Once you’ve located a sounder of peccary, it’s time to make your move. Make sure you keep the wind in your favor and approach cautiously, but not too cautiously. Javies stay on the move most of the time, and if you take too long, they may have vacated the area before you arrive. Once you’re within 40 yards, you can slow down and stalk with care. If a pig spots you, just freeze and wait till it relaxes. Then resume your stalk.

Hunter poses with a downed javelina, draping his pistol over its back

Bullets and Broadheads for Peccary
Your regular deer-hunting rifle or handgun will work fine on javelina, just make sure you use a tough bullet. Stink pigs are dense and hard-boned, as you’ll see from the story below.

I almost simply wrote the same advice regarding archery gear—that the same gear you use on deer will work on pigs—but in good conscience, I can’t. From personal experience guiding peccary hunters in Texas, I believe they are tougher to kill than deer. In my opinion you need a really tough, cut-on-contact, one piece broadhead like a WoodsmanMontec G5 or similar. Here’s a true story to illustrate my point:

A friend who guided for me had never killed a peccary before, so we went out one evening to try to get him a pig. He was carrying an archery setup with which he had recently killed a huge bull elk, shooting expandable points. I told my buddy I had previously seen expandable heads fail on javelina, and suggested he use something else, but he was confident in his setup so we went hunting. His bow pulled 70 pounds of draw weight at 28 inches.

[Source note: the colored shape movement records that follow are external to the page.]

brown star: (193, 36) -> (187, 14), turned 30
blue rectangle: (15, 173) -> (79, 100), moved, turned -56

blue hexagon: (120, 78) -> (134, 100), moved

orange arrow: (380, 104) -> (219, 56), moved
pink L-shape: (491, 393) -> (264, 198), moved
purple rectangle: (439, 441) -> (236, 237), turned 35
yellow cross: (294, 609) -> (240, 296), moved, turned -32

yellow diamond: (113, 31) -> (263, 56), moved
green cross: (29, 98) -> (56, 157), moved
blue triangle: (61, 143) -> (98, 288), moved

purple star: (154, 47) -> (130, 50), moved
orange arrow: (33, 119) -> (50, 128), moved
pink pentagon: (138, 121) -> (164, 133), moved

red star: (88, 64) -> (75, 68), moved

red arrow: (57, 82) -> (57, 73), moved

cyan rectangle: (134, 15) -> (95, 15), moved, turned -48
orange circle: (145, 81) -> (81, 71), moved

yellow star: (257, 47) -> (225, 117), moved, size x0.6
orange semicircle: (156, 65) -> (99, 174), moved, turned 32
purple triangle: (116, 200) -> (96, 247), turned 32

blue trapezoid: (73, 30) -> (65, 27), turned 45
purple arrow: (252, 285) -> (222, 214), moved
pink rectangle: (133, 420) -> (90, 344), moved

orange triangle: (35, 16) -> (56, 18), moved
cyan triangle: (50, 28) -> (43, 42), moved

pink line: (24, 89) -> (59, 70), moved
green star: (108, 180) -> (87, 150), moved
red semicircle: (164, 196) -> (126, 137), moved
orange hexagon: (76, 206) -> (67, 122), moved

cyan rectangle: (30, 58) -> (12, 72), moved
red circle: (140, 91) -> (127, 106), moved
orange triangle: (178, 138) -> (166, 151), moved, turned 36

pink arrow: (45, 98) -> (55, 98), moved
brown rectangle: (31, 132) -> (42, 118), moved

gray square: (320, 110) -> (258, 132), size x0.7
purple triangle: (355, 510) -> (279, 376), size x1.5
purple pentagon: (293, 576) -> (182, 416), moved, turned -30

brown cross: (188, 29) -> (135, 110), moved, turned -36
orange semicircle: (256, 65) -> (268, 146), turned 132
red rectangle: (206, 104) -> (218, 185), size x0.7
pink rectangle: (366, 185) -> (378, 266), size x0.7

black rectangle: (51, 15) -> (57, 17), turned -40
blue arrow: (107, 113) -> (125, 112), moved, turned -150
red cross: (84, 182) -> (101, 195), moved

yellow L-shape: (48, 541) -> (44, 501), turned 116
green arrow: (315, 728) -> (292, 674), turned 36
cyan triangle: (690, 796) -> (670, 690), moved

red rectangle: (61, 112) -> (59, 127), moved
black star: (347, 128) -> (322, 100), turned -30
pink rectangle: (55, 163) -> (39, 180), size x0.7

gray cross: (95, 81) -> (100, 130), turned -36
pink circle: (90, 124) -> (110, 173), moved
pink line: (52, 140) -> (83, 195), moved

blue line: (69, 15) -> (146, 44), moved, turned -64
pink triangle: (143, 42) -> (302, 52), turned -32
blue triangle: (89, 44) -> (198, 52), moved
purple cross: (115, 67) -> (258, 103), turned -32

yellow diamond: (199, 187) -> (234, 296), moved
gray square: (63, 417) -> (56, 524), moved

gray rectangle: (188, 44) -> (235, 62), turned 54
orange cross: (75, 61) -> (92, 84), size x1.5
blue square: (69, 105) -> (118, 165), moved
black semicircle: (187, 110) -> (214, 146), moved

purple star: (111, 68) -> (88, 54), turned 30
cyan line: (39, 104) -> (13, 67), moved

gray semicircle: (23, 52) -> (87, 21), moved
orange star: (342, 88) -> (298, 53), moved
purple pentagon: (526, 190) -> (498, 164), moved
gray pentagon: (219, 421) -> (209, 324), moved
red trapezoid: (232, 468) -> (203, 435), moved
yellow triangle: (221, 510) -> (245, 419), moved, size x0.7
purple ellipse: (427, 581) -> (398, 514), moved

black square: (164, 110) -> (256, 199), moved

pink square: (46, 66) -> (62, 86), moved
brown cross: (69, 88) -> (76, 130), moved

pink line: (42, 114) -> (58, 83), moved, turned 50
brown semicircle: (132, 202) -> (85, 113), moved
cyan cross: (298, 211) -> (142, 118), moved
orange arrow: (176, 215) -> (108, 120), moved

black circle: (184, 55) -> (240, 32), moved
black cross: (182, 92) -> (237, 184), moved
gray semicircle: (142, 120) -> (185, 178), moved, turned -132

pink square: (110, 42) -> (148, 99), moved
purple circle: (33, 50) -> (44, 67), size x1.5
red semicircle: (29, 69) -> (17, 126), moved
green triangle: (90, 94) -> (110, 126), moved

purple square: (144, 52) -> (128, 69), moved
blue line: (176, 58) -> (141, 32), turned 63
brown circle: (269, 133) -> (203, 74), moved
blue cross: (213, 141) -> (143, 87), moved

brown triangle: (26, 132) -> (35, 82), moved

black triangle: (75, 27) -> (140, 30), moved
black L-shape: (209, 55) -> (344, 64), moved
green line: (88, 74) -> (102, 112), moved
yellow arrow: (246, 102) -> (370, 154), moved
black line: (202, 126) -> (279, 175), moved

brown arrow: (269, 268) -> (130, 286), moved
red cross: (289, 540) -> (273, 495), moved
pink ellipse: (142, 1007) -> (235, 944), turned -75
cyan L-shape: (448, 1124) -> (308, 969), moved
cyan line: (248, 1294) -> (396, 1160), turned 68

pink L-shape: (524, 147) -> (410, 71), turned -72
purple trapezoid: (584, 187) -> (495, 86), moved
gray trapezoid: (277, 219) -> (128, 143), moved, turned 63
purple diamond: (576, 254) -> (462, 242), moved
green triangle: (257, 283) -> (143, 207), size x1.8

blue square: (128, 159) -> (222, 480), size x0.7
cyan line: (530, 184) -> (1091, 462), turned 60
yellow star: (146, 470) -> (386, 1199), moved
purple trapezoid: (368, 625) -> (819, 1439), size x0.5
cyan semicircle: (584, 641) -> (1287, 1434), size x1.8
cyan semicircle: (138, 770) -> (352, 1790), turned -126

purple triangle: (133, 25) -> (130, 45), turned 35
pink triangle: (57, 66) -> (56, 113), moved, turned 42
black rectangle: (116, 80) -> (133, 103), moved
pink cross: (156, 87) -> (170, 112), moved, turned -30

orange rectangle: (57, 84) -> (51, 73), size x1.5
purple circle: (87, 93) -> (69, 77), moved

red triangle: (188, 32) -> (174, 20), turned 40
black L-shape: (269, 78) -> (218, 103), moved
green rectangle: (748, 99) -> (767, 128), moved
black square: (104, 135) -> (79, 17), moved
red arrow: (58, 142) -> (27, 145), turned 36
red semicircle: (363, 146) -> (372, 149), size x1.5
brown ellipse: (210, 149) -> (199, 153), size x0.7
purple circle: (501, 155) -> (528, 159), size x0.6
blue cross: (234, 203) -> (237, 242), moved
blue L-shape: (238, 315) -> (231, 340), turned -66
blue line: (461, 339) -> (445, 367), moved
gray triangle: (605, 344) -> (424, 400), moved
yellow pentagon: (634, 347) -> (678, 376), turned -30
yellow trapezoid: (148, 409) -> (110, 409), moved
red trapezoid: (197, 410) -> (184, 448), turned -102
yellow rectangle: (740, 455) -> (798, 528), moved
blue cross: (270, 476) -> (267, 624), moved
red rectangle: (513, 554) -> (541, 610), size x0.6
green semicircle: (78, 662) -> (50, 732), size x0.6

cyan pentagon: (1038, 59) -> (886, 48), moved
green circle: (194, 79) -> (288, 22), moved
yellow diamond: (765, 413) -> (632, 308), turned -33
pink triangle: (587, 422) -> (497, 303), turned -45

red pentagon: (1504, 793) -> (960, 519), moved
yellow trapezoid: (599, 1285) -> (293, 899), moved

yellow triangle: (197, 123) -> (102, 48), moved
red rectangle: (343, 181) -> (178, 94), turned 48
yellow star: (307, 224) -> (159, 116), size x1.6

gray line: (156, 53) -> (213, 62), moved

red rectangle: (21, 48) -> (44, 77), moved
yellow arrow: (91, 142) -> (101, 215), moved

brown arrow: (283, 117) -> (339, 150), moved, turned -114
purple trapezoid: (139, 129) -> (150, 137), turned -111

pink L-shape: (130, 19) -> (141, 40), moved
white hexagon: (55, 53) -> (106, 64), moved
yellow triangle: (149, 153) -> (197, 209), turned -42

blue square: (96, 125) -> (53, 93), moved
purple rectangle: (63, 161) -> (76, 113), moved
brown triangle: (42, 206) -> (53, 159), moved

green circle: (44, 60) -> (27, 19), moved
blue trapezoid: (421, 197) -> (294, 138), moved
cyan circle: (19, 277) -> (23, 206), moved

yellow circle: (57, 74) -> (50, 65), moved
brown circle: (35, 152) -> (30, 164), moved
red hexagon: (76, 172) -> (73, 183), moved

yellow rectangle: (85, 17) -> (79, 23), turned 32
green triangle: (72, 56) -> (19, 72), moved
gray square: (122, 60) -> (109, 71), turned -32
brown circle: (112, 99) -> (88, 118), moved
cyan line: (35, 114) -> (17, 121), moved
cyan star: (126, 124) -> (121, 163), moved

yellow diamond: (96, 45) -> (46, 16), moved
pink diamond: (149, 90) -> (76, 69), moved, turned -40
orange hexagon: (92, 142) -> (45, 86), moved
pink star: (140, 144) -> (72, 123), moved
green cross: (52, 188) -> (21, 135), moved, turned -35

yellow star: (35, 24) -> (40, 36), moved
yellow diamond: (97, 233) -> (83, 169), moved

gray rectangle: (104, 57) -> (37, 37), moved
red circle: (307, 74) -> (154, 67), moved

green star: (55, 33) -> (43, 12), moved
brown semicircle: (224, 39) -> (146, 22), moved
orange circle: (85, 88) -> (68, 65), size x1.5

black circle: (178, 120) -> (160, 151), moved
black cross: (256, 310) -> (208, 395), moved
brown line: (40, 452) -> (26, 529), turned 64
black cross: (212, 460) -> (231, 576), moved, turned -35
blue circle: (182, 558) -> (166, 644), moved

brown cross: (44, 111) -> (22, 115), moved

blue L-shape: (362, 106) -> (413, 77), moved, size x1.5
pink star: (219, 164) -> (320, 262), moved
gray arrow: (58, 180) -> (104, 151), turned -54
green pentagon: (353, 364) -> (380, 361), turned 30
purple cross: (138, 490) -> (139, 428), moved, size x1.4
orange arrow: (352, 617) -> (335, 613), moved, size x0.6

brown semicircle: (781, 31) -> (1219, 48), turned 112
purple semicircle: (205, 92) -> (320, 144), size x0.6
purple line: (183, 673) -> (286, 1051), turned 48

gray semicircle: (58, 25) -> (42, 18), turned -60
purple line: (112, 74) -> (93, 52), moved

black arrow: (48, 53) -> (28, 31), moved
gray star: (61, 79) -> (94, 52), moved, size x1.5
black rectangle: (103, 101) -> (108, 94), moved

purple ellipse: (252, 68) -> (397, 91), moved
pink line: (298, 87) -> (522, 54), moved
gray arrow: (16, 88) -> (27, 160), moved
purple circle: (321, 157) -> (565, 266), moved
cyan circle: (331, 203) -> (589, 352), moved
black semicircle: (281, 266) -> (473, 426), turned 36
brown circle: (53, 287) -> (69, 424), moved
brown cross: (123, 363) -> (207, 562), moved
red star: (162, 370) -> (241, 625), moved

We soon located a troop of stink pigs, with one big boar sniffing around the females. The boar crossed in front of us, stopping broadside at 32 yards. My friend is a crack shot, but javies are pretty small and his arrow impacted about an inch and a half forward of the crease, with a sound like a baseball bat hitting a light pole. We tracked the boar over 450 yards up the side of a mesa before leaving him to live another day. The arrow had penetrated only an inch and a half beyond the broadhead ferrule, stopped cold by the peccaries scapula. It is my belief that a solid, cut-on-contact broadhead would have penetrated that scapula and double-lunged the pig. The moral of the story, of course, is that javelinas are small and very tough. Choose your gear and shots accordingly.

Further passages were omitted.